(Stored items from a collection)
━━━
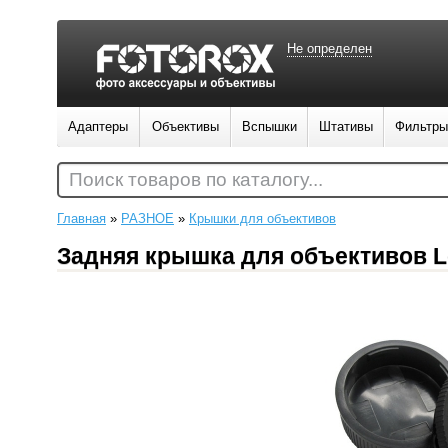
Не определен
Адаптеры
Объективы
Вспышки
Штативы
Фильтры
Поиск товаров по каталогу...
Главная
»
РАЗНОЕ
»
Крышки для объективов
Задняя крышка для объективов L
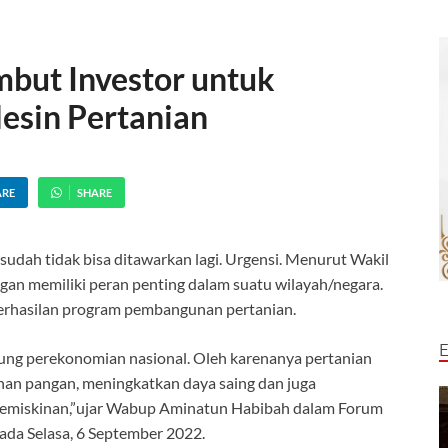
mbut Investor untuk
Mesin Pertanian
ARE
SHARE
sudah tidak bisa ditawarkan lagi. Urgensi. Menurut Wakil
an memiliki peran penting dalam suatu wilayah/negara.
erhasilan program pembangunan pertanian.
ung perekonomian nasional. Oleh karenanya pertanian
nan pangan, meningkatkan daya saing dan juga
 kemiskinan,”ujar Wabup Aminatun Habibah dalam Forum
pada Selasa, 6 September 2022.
━━━
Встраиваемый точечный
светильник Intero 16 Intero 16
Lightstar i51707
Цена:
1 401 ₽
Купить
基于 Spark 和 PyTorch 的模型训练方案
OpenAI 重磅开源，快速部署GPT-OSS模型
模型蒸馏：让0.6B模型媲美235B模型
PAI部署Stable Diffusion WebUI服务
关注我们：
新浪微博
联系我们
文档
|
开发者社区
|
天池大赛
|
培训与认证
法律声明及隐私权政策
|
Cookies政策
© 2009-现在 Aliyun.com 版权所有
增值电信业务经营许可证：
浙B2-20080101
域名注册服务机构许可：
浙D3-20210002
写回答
━━━
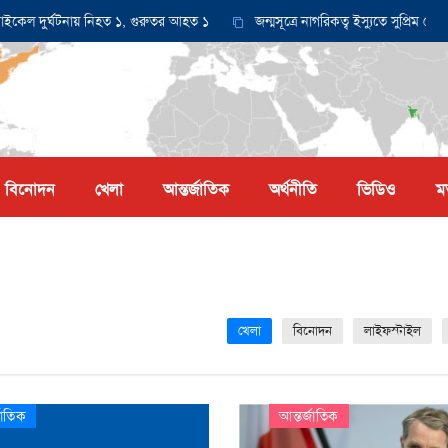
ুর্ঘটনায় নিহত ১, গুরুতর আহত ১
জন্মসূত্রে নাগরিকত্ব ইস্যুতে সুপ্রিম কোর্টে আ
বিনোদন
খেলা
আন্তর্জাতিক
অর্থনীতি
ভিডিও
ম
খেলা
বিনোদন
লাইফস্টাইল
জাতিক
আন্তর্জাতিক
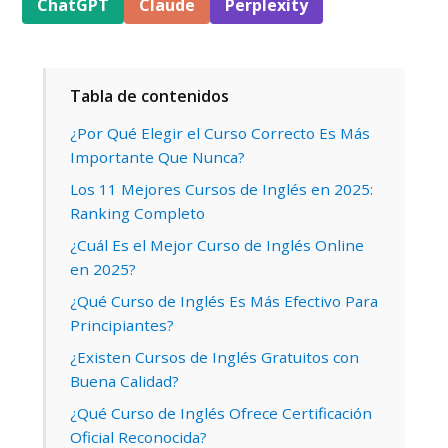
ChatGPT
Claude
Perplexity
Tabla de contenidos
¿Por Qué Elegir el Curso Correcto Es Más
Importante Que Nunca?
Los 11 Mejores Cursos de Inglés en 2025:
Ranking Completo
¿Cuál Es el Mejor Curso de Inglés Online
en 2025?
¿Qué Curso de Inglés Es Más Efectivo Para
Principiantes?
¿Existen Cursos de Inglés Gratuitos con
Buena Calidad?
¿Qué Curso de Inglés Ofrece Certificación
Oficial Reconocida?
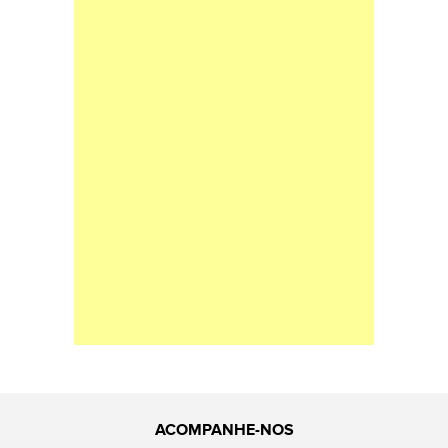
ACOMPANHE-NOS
━━━
#### Problem requirements:
Return, from the data, each line where the string "Inglés" occurs.

#### Problem solution:
Los 11 Mejores Cursos de Inglés en 2025:
¿Cuál Es el Mejor Curso de Inglés Online
¿Qué Curso de Inglés Es Más Efectivo Para
¿Existen Cursos de Inglés Gratuitos con
¿Qué Curso de Inglés Ofrece Certificación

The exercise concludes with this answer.